## Instructions to follow
Look through the entries below and report every line that has "OpenCage".

## Data supplied
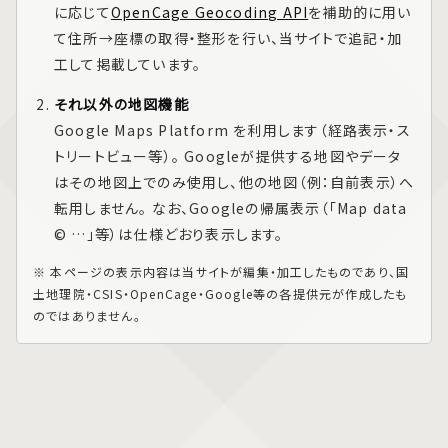
に応じて
OpenCage Geocoding API
を補助的に用い
て住所→座標の取得・整形を行い、当サイトで追記・加
工して掲載しています。
それ以外の地図機能
Google Maps Platform
を利用します（経路表示・ス
トリートビュー等）。 Googleが提供する地図やデータ
はその地図上でのみ使用し、他の地図（例：自前表示）へ
転用しません。 なお、Googleの帰属表示（「Map data
© …」等）は仕様どおり表示します。
※ 本ページの表示内容は当サイトが編集・加工したものであり、国
土地理院・CSIS・OpenCage・Google等の各提供元が作成したも
のではありません。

## Exercise result
OpenCage Geocoding API
土地理院・CSIS・OpenCage・Google等の各提供元が作成したも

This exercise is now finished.